I began 2012 feeling desperate: desperate for a new job, desperate for friends, and desperate to be some kind of successful adult again. When I wrote out my life goals last January the long list really summed itself up in 3 points: get a good job, find a good man, and stop living with my parents. Like any good life goals or new years resolutions, I haven’t really achieved any of them, and honestly, it’s ok.
Goals are great. Not achieving them is OK too.
Think of all of the goals you’ve had over the last few years… have you accomplished all of them? I haven’t. In the beginning I felt guilty, worthless, and like a huge failure. Now, after a year of failing, I’ve learned the most important lesson to be learned: it is ok if you’re not achieving anything. Before you quit your job, stop exercising, and permanently plant yourself in front of your XBox, let me explain.
My whole existence is summed up in goals.

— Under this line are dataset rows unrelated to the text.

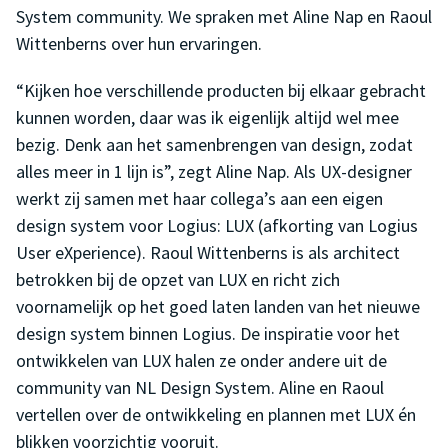
System community. We spraken met Aline Nap en Raoul
Wittenberns over hun ervaringen.
“Kijken hoe verschillende producten bij elkaar gebracht
kunnen worden, daar was ik eigenlijk altijd wel mee
bezig. Denk aan het samenbrengen van design, zodat
alles meer in 1 lijn is”, zegt Aline Nap. Als UX-designer
werkt zij samen met haar collega’s aan een eigen
design system voor Logius: LUX (afkorting van Logius
User eXperience). Raoul Wittenberns is als architect
betrokken bij de opzet van LUX en richt zich
voornamelijk op het goed laten landen van het nieuwe
design system binnen Logius. De inspiratie voor het
ontwikkelen van LUX halen ze onder andere uit de
community van NL Design System. Aline en Raoul
vertellen over de ontwikkeling en plannen met LUX én
blikken voorzichtig vooruit.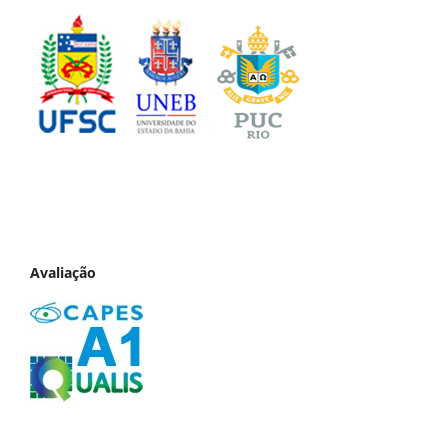
Avaliação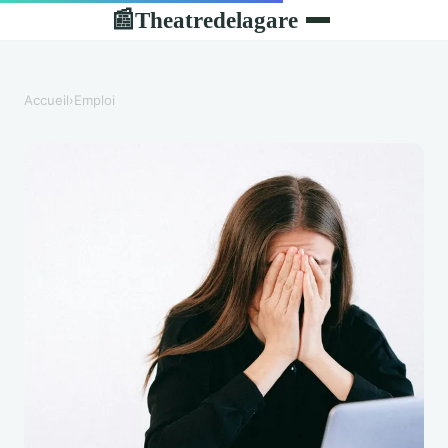
Theatredelagare
📰
Accueil
›
Emploi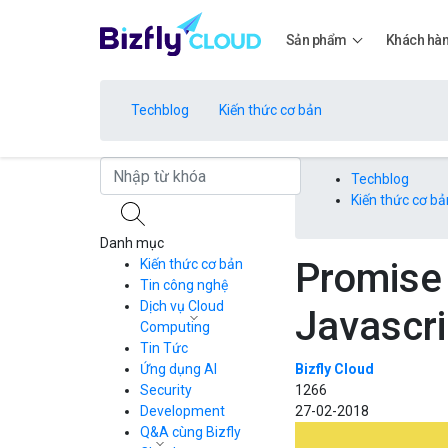
Sản phẩm
Khách hà
Techblog
Kiến thức cơ bản
Bảng giá
Techblog
Kiến thức cơ bả
Danh mục
Bảng giá
Promise 
Kiến thức cơ bản
Tin công nghệ
Dịch vụ Cloud
Javascri
Bảng giá
Computing
Tin Tức
Cloud Server
CDN
Ứng dụng AI
Bizfly Cloud
Load Balancer
Security
1266
Bảng giá
Auto Scaling
Development
27-02-2018
Container Registry
Q&A cùng Bizfly
Kubernetes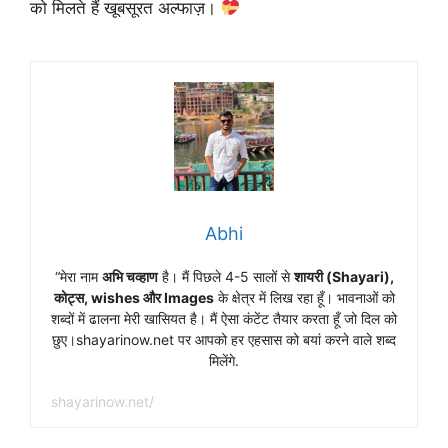
को मिलते हैं खूबसूरत अल्फाज़।
Abhi
“मेरा नाम
अभि चव्हाण
है। मैं पिछले 4-5 सालों से
शायरी (Shayari),
कोट्स, wishes और Images
के क्षेत्र में लिख रहा हूँ। भावनाओं को
शब्दों में ढालना मेरी खासियत है। मैं ऐसा कंटेंट तैयार करता हूँ जो दिल को
छुए।shayarinow.net पर आपको हर एहसास को बयां करने वाले शब्द
मिलेंगे.
shayarinow.net/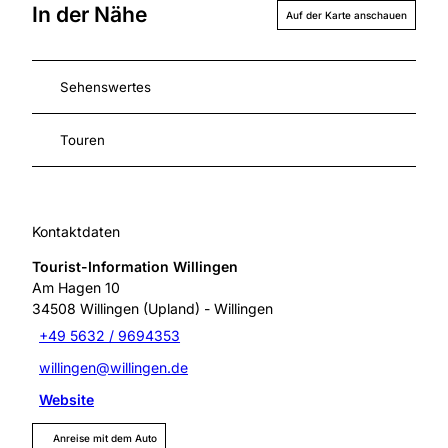
In der Nähe
Auf der Karte anschauen
Sehenswertes
Touren
Kontaktdaten
Tourist-Information Willingen
Am Hagen 10
34508
Willingen (Upland)
- Willingen
+49 5632 / 9694353
willingen@willingen.de
Website
Anreise mit dem Auto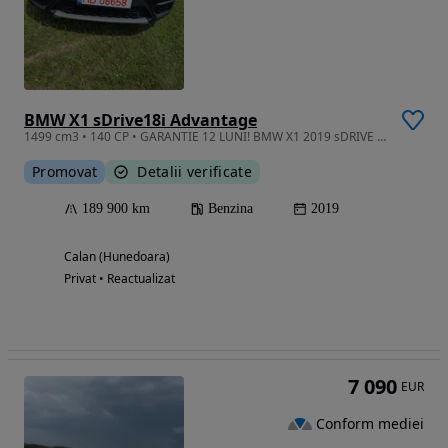
BMW X1 sDrive18i Advantage
1499 cm3 • 140 CP • GARANTIE 12 LUNI! BMW X1 2019 sDRIVE 18I Advantage 1.5L 140HP
Promovat
Detalii verificate
189 900 km
Benzina
2019
Calan (Hunedoara)
Privat • Reactualizat
7 090
EUR
Conform mediei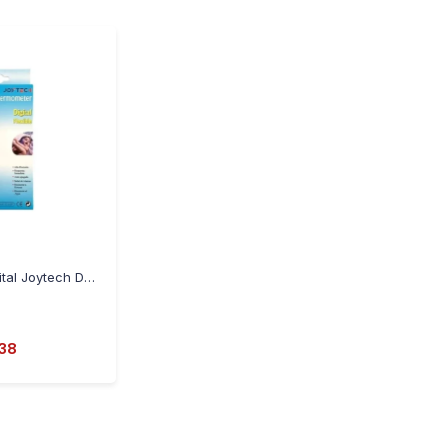
-
+
Termometro Digital Joytech DMT-433 Flexible
138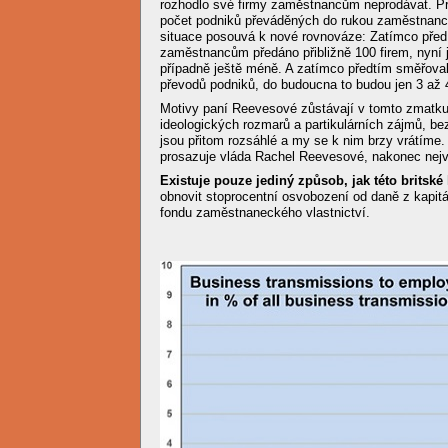
rozhodlo své firmy zaměstnancům neprodávat. Pr
počet podniků převáděných do rukou zaměstnanců
situace posouvá k nové rovnováze: Zatímco pře
zaměstnancům předáno přibližně 100 firem, nyní j
případně ještě méně. A zatímco předtím směřova
převodů podniků, do budoucna to budou jen 3 až 4
Motivy paní Reevesové zůstávají v tomto zmatku
ideologických rozmarů a partikulárních zájmů, b
jsou přitom rozsáhlé a my se k nim brzy vrátíme.
prosazuje vláda Rachel Reevesové, nakonec nejv
Existuje pouze jediný způsob, jak této britské 
obnovit stoprocentní osvobození od daně z kapitá
fondu zaměstnaneckého vlastnictví.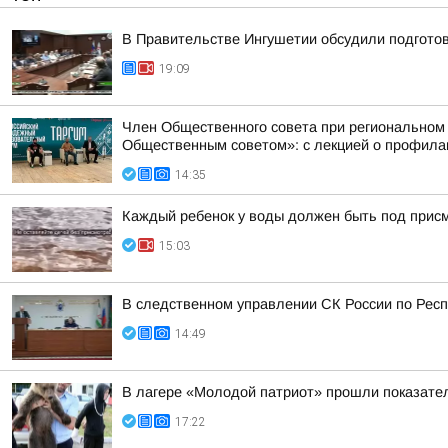
В Правительстве Ингушетии обсудили подгото
19:09
Член Общественного совета при региональном
Общественным советом»: с лекцией о профилак
14:35
Каждый ребенок у воды должен быть под прис
15:03
В следственном управлении СК России по Респ
14:49
В лагере «Молодой патриот» прошли показател
17:22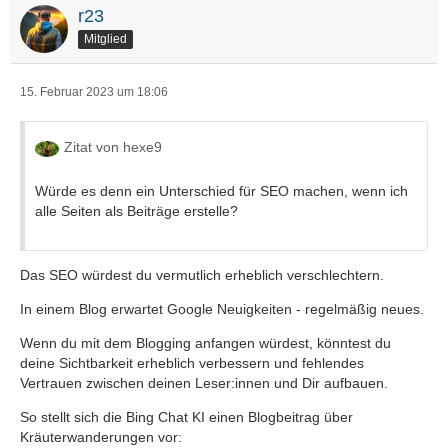
r23
Mitglied
15. Februar 2023 um 18:06
Zitat von hexe9
Würde es denn ein Unterschied für SEO machen, wenn ich
alle Seiten als Beiträge erstelle?
Das SEO würdest du vermutlich erheblich verschlechtern.
In einem Blog erwartet Google Neuigkeiten - regelmäßig neues.
Wenn du mit dem Blogging anfangen würdest, könntest du
deine Sichtbarkeit erheblich verbessern und fehlendes
Vertrauen zwischen deinen Leser:innen und Dir aufbauen.
So stellt sich die Bing Chat KI einen Blogbeitrag über
Kräuterwanderungen vor: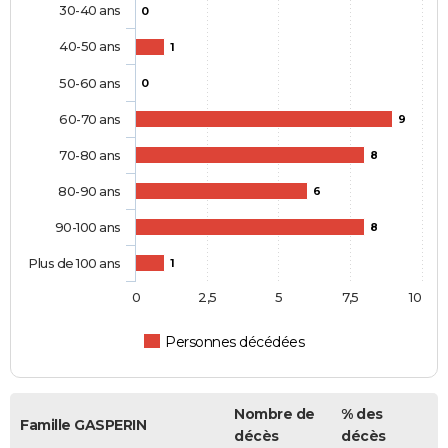
30-40 ans
0
40-50 ans
1
50-60 ans
0
60-70 ans
9
70-80 ans
8
80-90 ans
6
90-100 ans
8
Plus de 100 ans
1
0
2,5
5
7,5
10
Personnes décédées
Nombre de
% des
Famille GASPERIN
décès
décès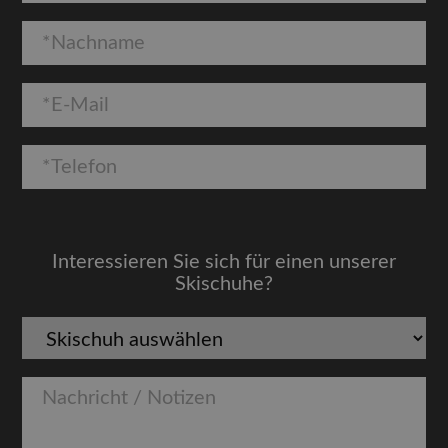
Interessieren Sie sich für einen unserer
Skischuhe?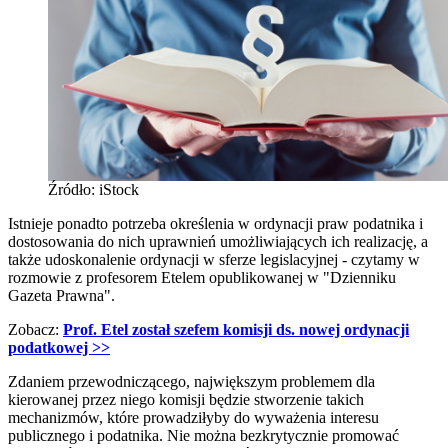
Źródło: iStock
Istnieje ponadto potrzeba określenia w ordynacji praw podatnika i
dostosowania do nich uprawnień umożliwiających ich realizację, a
także udoskonalenie ordynacji w sferze legislacyjnej - czytamy w
rozmowie z profesorem Etelem opublikowanej w "Dzienniku
Gazeta Prawna".
Zobacz:
Prof. Etel został szefem komisji ds. nowej ordynacji
podatkowej >>
Zdaniem przewodniczącego, największym problemem dla
kierowanej przez niego komisji będzie stworzenie takich
mechanizmów, które prowadziłyby do wyważenia interesu
publicznego i podatnika. Nie można bezkrytycznie promować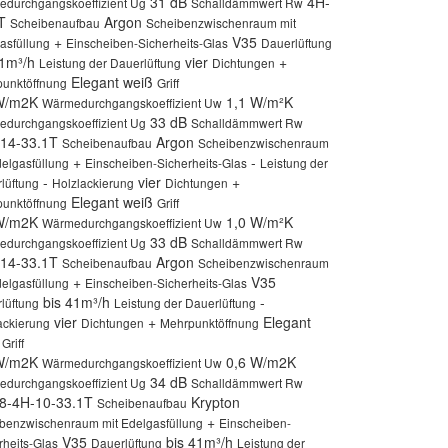
31 dB
4H-
durchgangskoeffizient Ug
Schalldämmwert Rw
4T
Argon
Scheibenaufbau
Scheibenzwischenraum mit
+
V35
asfüllung
Einscheiben-Sicherheits-Glas
Dauerlüftung
41m³/h
vier
+
Leistung der Dauerlüftung
Dichtungen
Elegant weiß
unktöffnung
Griff
 W/m2K
1,1 W/m²K
Wärmedurchgangskoeffizient Uw
33 dB
durchgangskoeffizient Ug
Schalldämmwert Rw
14-33.1T
Argon
Scheibenaufbau
Scheibenzwischenraum
+
-
delgasfüllung
Einscheiben-Sicherheits-Glas
Leistung der
-
vier
+
lüftung
Holzlackierung
Dichtungen
Elegant weiß
unktöffnung
Griff
 W/m2K
1,0 W/m²K
Wärmedurchgangskoeffizient Uw
33 dB
durchgangskoeffizient Ug
Schalldämmwert Rw
14-33.1T
Argon
Scheibenaufbau
Scheibenzwischenraum
+
V35
delgasfüllung
Einscheiben-Sicherheits-Glas
bis 41m³/h
-
lüftung
Leistung der Dauerlüftung
vier
+
Elegant
ackierung
Dichtungen
Mehrpunktöffnung
ß
Griff
 W/m2K
0,6 W/m2K
Wärmedurchgangskoeffizient Uw
34 dB
durchgangskoeffizient Ug
Schalldämmwert Rw
8-4H-10-33.1T
Krypton
Scheibenaufbau
+
benzwischenraum mit Edelgasfüllung
Einscheiben-
V35
bis 41m³/h
rheits-Glas
Dauerlüftung
Leistung der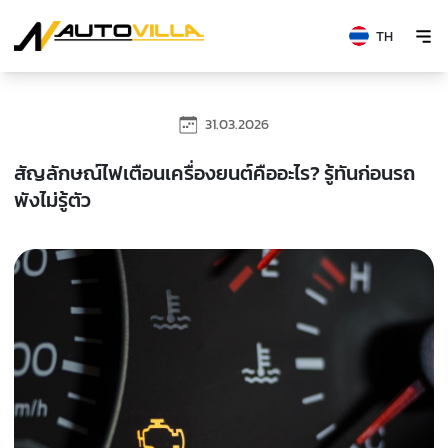
TH
31.03.2026
สัญลักษณ์ไฟเตือนเครื่องยนต์คืออะไร? รู้ทันก่อนรถ
พังไม่รู้ตัว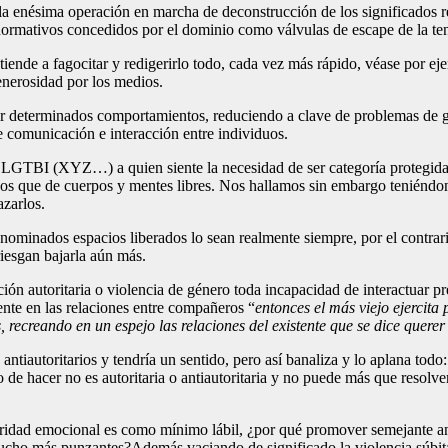
la enésima operación en marcha de deconstrucción de los significados r
ormativos concedidos por el dominio como válvulas de escape de la te
iende a fagocitar y redigerirlo todo, cada vez más rápido, véase por e
generosidad por los medios.
uar determinados comportamientos, reduciendo a clave de problemas de g
de comunicación e interacción entre individuos.
po LGTBI (XYZ…) a quien siente la necesidad de ser categoría protegida
uos que de cuerpos y mentes libres. Nos hallamos sin embargo teniéndon
azarlos.
enominados espacios liberados lo sean realmente siempre, por el contra
riesgan bajarla aún más.
ión autoritaria o violencia de género toda incapacidad de interactuar pr
tente en las relaciones entre compañeros “
entonces el más viejo ejercita
 recreando en un espejo las relaciones del existente que se dice querer
s antiautoritarios y tendría un sentido, pero así banaliza y lo aplana tod
 de hacer no es autoritaria o antiautoritaria y no puede más que resolver
gridad emocional es como mínimo lábil, ¿por qué promover semejante anál
 mucho más punzantes?Además vaciando de significado la violencia súbi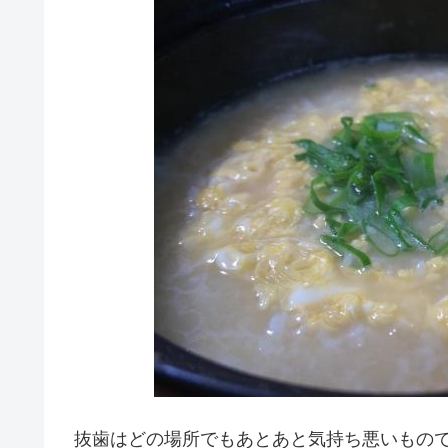
抜歯はどの場所でもあとあと気持ち悪いもの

It has been said that I have been thirty years old since I was six. My whole life has been lived to grow up. Every skill gained, every battle fought, every relationship lived, has been a critical stepping stone in my process of being an adult. This is just the way God wired me. When a challenge is put before me, I meet or exceed it. Failure is rarely an option. Now, this would be a great mentality if I was training for the Olympics or something, but probably not the best life motto.
While goals are great, you will often miss the rare and beautiful things happening on the sidelines.
I missed out on high school because I was too busy trying to be a brilliant college student. I missed out on part of college because I was too busy trying to build a career. I missed out on several friendships because I was too busy pursuing someone that was more valuable to me. I lost a great man because I was too focused on the one fella that was so unobtainable it’s still hilarious 5 years later. Because my goals became my identity I forgot to stop and smell the (cliche) roses.
Yes, I’m still living my life with my three goals in mind: good job, good man, and a home. But instead of being so laser focused 200% of the time, I’m learning to keep my eyes on the sidelines, slow down and stop speeding by those people and experiences that have the ability to make me a better person. The gentle whispers, the racing heartbeats, and awkward nudges in uncomfortable directions are no longer being ignored. As much as I’m tired of “living on the edge” and keeping my goals at bay, I haven’t regretted it yet. From a new group of friends, a new job, and new opportunities popping up periodically, perhaps the sidelines aren’t such a bad place to stop and explore every once and a while.